ロハスというのは非常に広い範囲のライフスタイルを「総合的」に表す言葉ですから、IT革命などという言葉と同じように、時代の変化と共に内容もさらに進化していくと思います。基本は健康と持続可能性ということですから、それは我々の生活のあらゆるところに応用ができることなのです。ということは我々日本人はこれからどのような姿になるのでしょうか。21世紀型人間が今、ロハスを通じて生まれつつあるとして、その行き着く先に見える日本人というのは一体何を求め、何を大事にし、何を「成功」の定義として生きていく日本人なのでしょうか。大きな時代の変化というのはまず第一に、回り舞台が回るような要領で起きるものです。すなわち今までの時代が完全に終わる前に、次の時代の舞台や役者が裏側で用意されていて、表の舞台と役者の役が終わると同時に裏が表に変わるのです。すなわち大きな時代の変化の予兆、準備は必ず今の時代のなかにあります。ですから今の時代をよく気をつけて見ていくと、そこに次の時代の舞台と役者の姿が見えてきます。
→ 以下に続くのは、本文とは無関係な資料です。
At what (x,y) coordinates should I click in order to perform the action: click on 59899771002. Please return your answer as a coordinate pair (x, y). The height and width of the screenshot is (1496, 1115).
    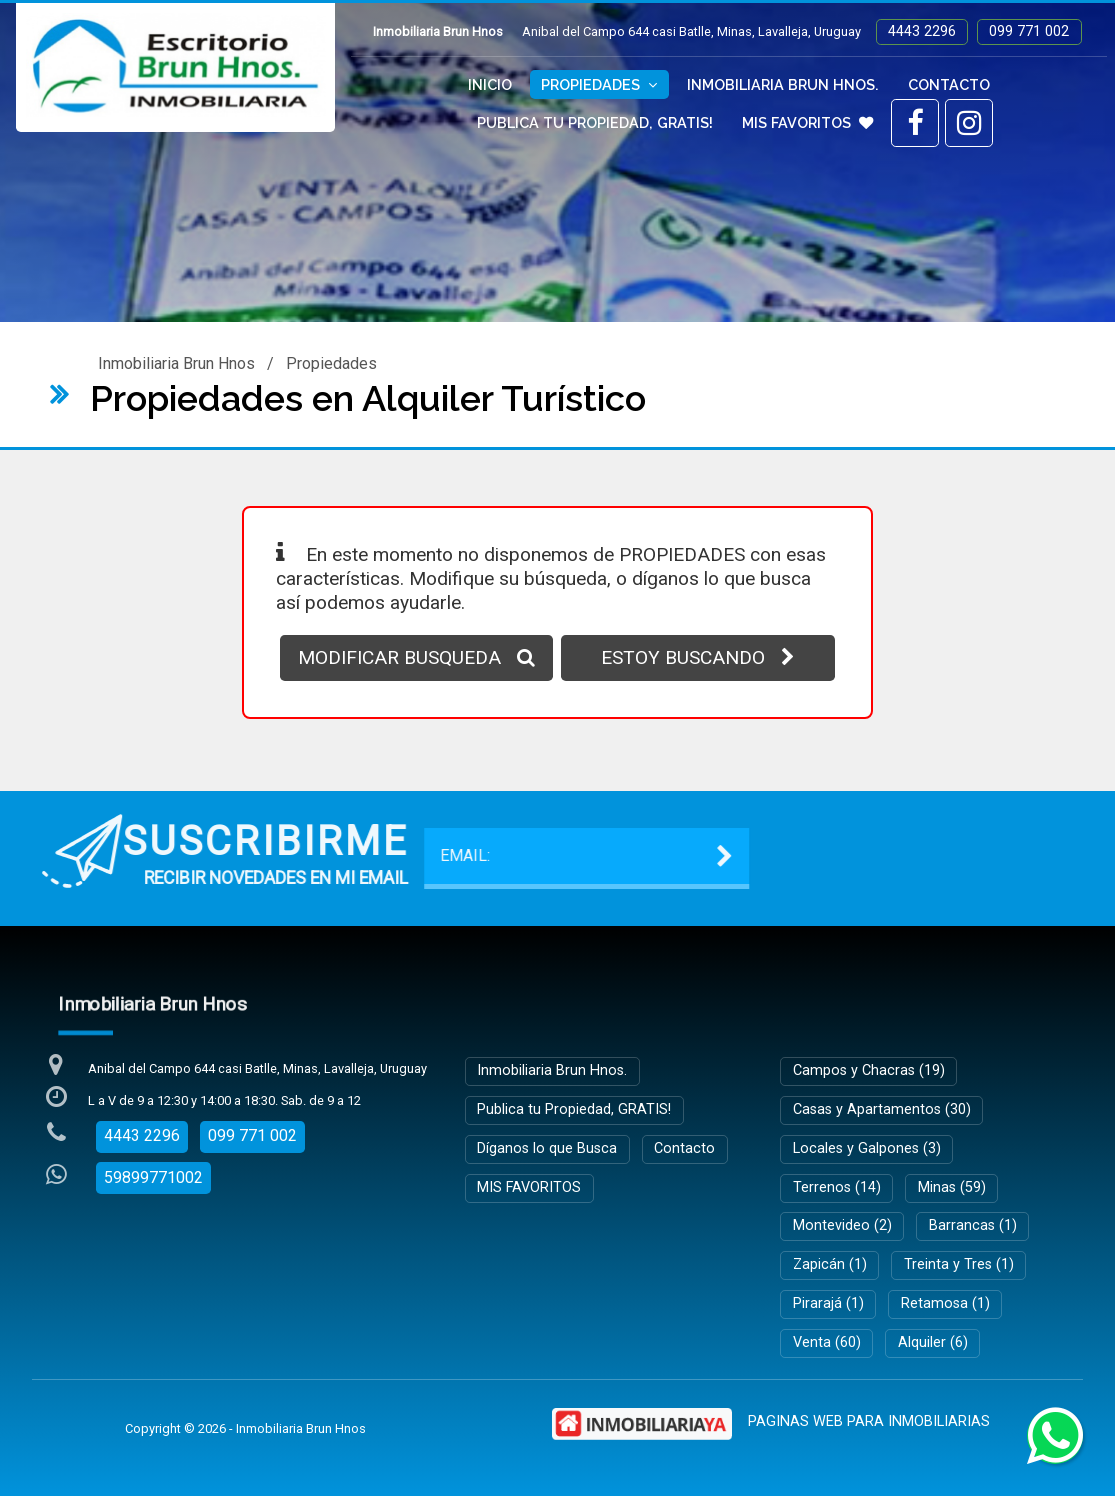     Looking at the image, I should click on (153, 1177).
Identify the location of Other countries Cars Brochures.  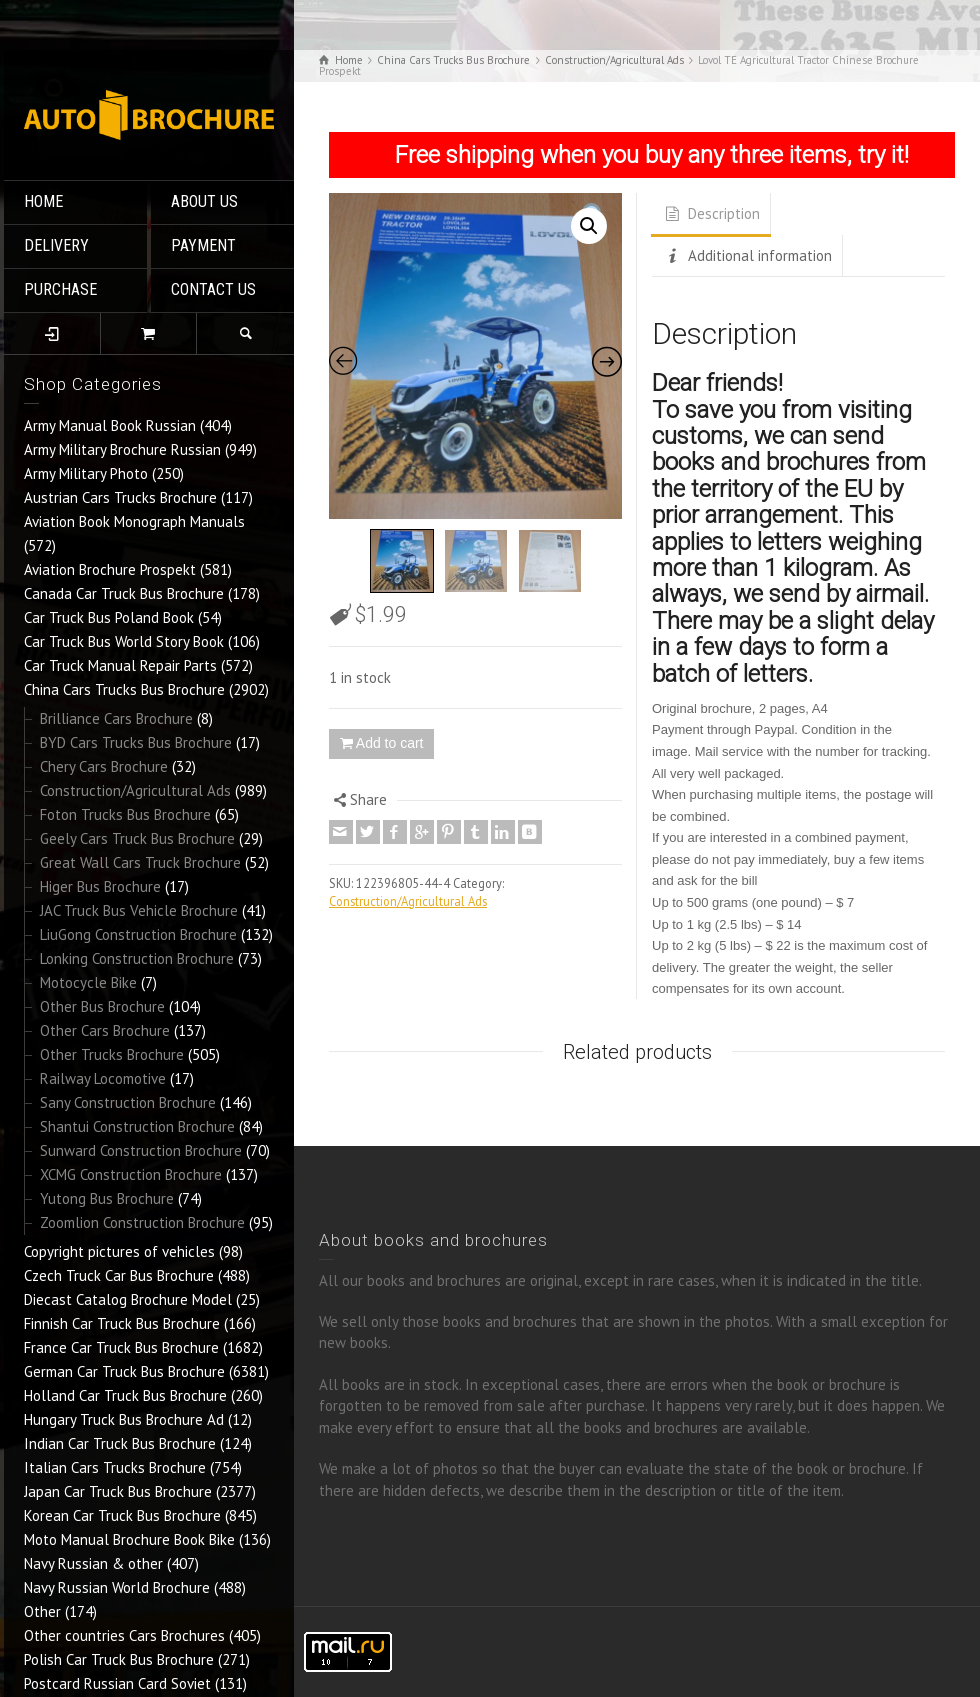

第二に大きな時代の変化というのは、ちょうど富士山を上るときと同じように、まったく違う場所からそれぞれ登山道を登り始めても、最後は同じ頂上に到達するようになっているということです。すなわち今まで全く関係がなく、相互に独立して動いていた人たちが、最後にみな同じ場所で顔をあわせるようにして次の時代の役者が揃っていくということです。そう考えると今のこのロハスの動きの延長線上に、―ただしロハスに限ってということではありませんが-、21世紀の日本があり、ロハスを通じて無数の21世紀の役者が次の舞台に上りつつあると考えてよいのではないかと思うのです。では一体彼ら・彼女らは何を求め、何を大事にし、何を「成功」の定義として生きていこうとしているのでしょうか。